§ **Problem to solve**
Some lines in the entries contain the word "Operating". Copy all of them.
= = = = = = =
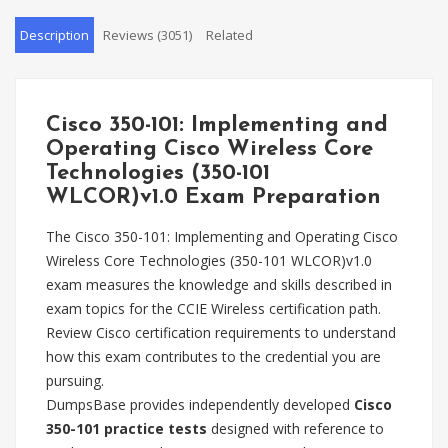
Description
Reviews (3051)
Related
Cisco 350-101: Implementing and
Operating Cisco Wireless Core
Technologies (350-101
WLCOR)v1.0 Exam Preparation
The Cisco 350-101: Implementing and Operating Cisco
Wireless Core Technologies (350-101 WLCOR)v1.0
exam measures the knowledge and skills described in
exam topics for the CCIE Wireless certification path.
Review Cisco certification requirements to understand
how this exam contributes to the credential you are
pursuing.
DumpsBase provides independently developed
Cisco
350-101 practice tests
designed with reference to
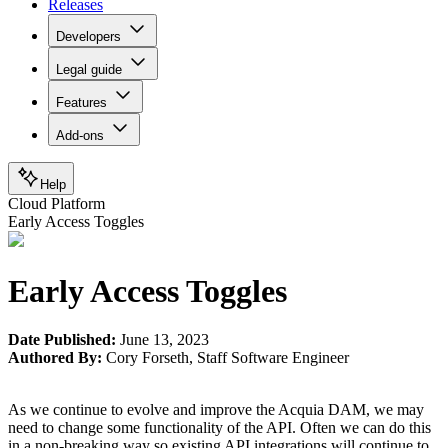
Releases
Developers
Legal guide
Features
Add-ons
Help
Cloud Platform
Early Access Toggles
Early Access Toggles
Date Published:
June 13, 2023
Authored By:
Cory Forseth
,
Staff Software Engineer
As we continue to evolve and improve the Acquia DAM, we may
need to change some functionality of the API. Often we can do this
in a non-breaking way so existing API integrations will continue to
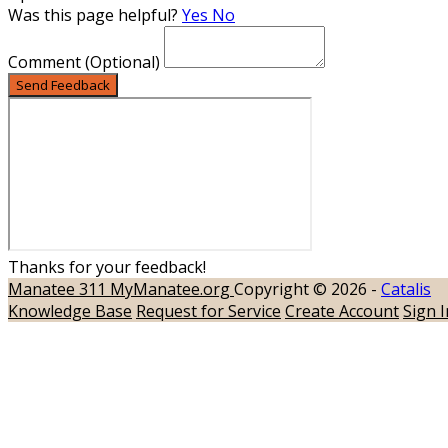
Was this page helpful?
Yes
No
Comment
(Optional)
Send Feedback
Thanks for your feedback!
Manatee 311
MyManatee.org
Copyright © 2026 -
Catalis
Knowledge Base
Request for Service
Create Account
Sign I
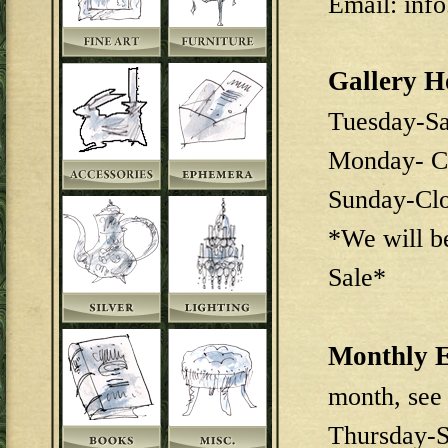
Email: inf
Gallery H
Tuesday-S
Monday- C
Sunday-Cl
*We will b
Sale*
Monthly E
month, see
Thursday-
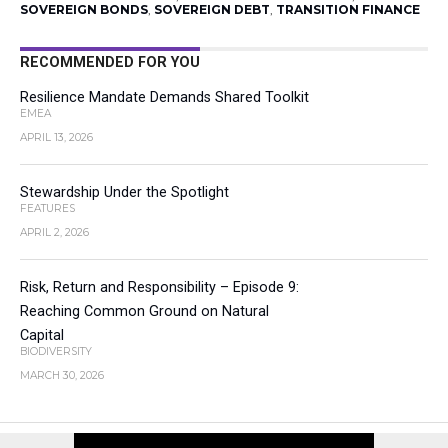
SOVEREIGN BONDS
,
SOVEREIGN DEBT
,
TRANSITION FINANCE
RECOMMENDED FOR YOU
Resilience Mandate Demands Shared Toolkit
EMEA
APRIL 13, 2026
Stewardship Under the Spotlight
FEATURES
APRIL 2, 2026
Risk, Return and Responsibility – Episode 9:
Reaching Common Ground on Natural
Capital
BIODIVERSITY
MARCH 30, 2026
= = = = = = =
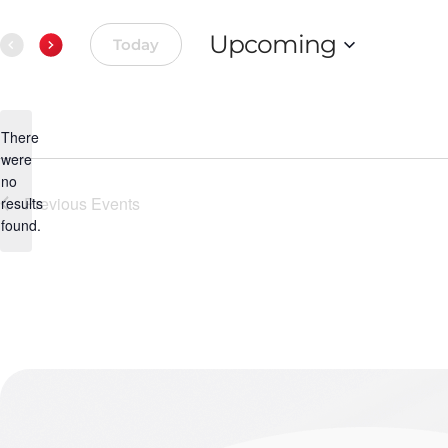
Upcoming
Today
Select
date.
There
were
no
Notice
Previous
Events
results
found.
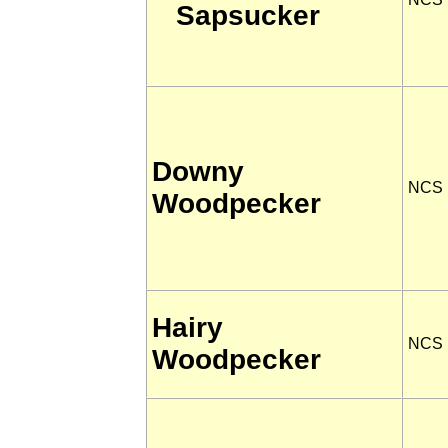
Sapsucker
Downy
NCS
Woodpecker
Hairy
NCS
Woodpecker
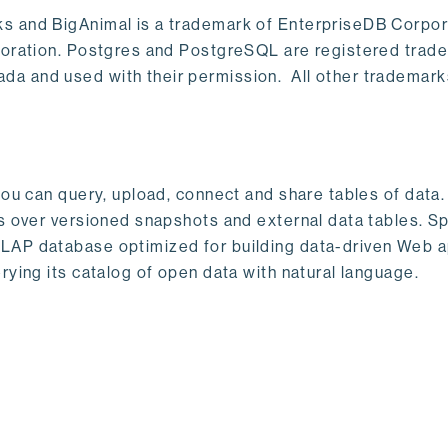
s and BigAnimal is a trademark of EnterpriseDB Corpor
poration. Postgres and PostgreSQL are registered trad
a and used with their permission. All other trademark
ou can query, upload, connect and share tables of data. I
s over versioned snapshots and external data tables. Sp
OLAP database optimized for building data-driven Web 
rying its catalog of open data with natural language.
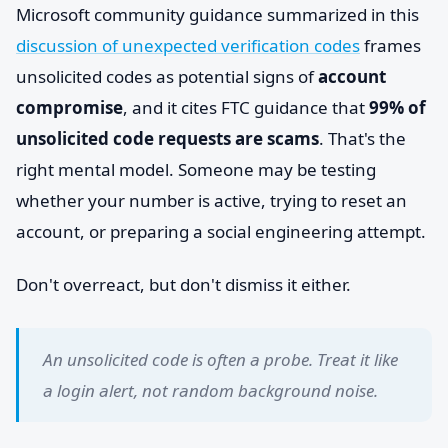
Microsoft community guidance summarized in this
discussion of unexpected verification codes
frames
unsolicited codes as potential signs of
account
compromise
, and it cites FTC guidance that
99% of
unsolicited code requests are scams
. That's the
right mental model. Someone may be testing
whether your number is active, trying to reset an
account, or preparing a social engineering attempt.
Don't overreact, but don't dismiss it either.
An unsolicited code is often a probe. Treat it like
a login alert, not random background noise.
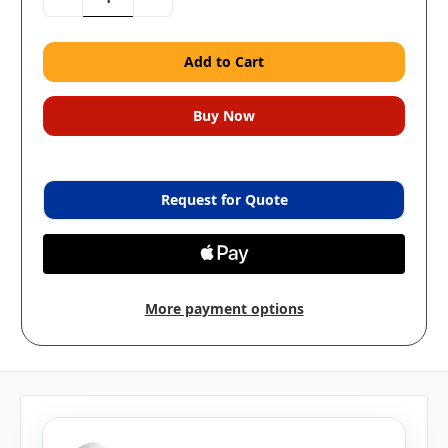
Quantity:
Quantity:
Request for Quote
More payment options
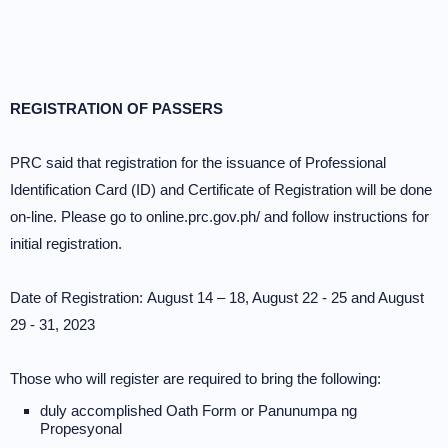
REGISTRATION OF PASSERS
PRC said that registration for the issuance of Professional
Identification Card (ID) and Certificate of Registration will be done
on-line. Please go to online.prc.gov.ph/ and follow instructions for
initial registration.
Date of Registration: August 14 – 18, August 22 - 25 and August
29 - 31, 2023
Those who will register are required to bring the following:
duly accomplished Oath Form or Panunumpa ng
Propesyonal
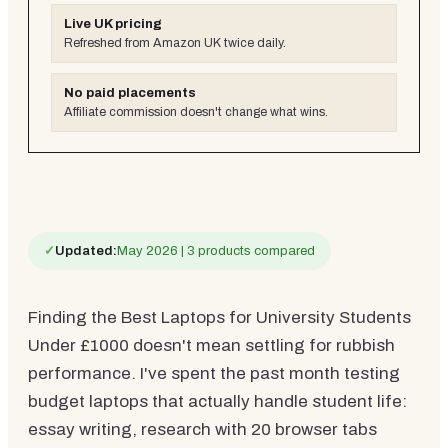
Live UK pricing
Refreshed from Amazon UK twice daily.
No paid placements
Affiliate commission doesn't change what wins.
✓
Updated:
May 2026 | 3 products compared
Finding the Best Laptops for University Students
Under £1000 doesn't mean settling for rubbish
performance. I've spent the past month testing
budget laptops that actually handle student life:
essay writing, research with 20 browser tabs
= = = = = = =
§ **Written solution**
Operating Cisco Wireless Core
The Cisco 350-101: Implementing and Operating Cisco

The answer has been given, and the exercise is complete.